I really just need a week before the release to run it through spell check and reread for typo purposes again, as well as edit one section for questionable copyright purposes, and it is ready to go without someone giving me a concrete critique of the current draft. (And I have tried.) Once we’ve got the book cover done and I figure out how I want the summary to go, we should be in good standings. I am planning doing a digital release AND a printed release through Amazon…I’ll probably buy it and Ginny’s books to sit on my self at the same time, not gonna lie. Though lordy do the shelves need organized at some point this year… My twitter will be a few weeks of promoting the book, and then the blog will have a few writing posts that are as non-spoilery as possible (definitely for later books….questionable for the first book) about my process with Ten that I haven’t already talked about. Then it’ll return to normal until the next book, lol.

Speaking of next books, Ginny has given me a side project by accident via me getting a writer’s block on Caley’s next book, probably caused due to the stress of querying, so until I’m unstuck later and not drowning in getting other stuff for Mystic Riders set up so going back to my list of things to do for it, I am poking at a stand-alone book.
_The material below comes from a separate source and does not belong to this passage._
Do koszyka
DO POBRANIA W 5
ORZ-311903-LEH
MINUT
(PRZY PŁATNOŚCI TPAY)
My monsters-of-the-world book idea fell apart on me, showing that not all fanfic can make the leap to original pretty obviously, but this one is a lot more self contained. It might actually be pretty short, even for me, so more of a novella, but I am hoping to get it out to you all at some point too, because I’m pretty excited about it.
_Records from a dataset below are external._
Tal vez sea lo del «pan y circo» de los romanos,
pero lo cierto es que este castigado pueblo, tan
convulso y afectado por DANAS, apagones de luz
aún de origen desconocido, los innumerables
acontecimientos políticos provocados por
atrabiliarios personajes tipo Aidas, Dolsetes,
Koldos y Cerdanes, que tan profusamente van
(Ginny says she can see one of my DnD characters and her current love interest in it, I am arguing back that there is only so much fluff the DM can give me before it gets awkward for both of us, this is how I get my fluff! And then there was digging for play-bys to use as my models, which was harder than I expected for my knight…)

So besides an MMORPG, Sun’s Guard: Ten, and possible future novella shenanigans, the blog is going to continue the same. I have a stack of new books to read, though I don’t think I’ll be reviewing all of them, I FOUND THE GINNY BOX by unpacking the closet so I have plenty of fodder that way though, and I have thoughts and feelings on several RPG characters to continue to talk about. It’s going to be a great year, if a busy one!


NaNo 17: Final Thoughts

Technically, I could write till I’m brain dead tonight and try to make 50,000 words. However, I have some final thoughts on NaNoWriMo that I want to write instead. (Plus, I’ve been fighting a sinus infection for the last week and lost miserably.) So, there’s the “official” goal of NaNoWriMo, which is…a lot more complex than it sounds, and then there are personal goals that you might have within the context of the challenge. Here’s my stance on this year.
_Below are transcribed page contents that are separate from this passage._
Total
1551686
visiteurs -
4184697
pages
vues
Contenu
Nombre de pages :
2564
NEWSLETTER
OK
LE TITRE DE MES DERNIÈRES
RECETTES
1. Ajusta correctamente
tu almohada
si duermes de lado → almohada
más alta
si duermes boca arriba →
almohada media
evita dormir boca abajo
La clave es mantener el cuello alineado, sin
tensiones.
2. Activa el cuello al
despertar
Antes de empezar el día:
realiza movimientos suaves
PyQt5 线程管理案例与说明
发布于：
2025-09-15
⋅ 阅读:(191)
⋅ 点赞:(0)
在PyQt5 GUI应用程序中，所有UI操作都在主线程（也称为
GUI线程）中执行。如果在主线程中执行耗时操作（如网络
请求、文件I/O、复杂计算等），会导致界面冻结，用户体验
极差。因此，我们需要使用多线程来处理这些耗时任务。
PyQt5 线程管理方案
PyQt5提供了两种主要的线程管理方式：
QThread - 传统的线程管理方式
The official goal is to write a complete, original book of at least 50,000 words. Well, this has always been problematic for me. Why? Because I am, as Professor Davis put it, a put-er-in-er. What he means is I get my basic framework out of the way in a rough draft, and then I spend the next couple of drafts adding to it to flesh out characters and scenes that might need it, fix my stimulus and response, and if there are any “blank spots” in terms of background or character descriptions, fill those in. Even then, my original books tend to run around around 40,000 for the first draft, and how much it gains varies considerably. I’m not a door-stopper writer, probably because I hate reading those. (Exception being Ginny’s stuff, which I get in nice bite-sized snippets for the actual story, and then when I’m editing the big book, I couldn’t care less.)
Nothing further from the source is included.